What is expected | From the listing below, copy out every line where the word "Henan" appears.

[[ Material for the task open ]]

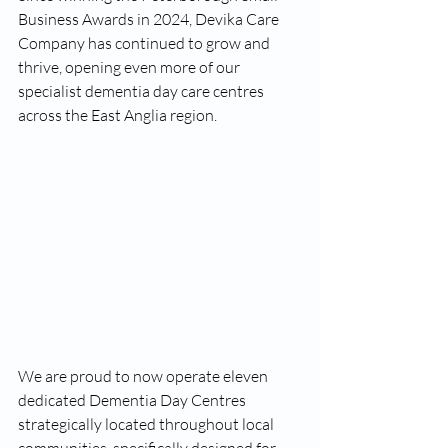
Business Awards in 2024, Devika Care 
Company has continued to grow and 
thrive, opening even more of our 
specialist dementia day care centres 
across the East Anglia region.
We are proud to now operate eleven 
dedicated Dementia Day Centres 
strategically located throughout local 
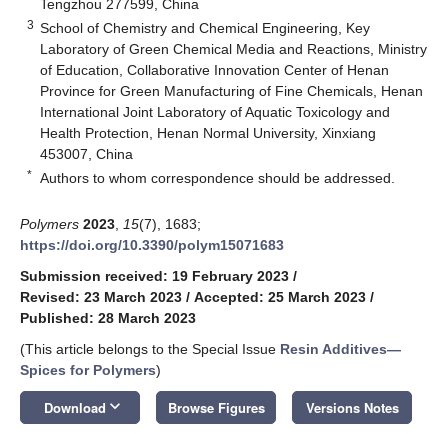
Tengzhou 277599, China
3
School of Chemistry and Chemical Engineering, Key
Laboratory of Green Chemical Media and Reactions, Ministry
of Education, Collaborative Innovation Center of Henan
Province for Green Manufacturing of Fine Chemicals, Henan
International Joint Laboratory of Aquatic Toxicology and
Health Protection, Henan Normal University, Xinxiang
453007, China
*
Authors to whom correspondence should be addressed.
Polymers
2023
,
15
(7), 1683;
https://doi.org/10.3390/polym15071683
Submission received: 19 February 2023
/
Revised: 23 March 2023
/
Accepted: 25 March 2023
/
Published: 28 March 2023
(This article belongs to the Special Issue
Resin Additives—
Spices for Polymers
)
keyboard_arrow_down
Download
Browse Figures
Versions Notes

[[ Material for the task closed ]]

Completed task |
of Education, Collaborative Innovation Center of Henan
Province for Green Manufacturing of Fine Chemicals, Henan
Health Protection, Henan Normal University, Xinxiang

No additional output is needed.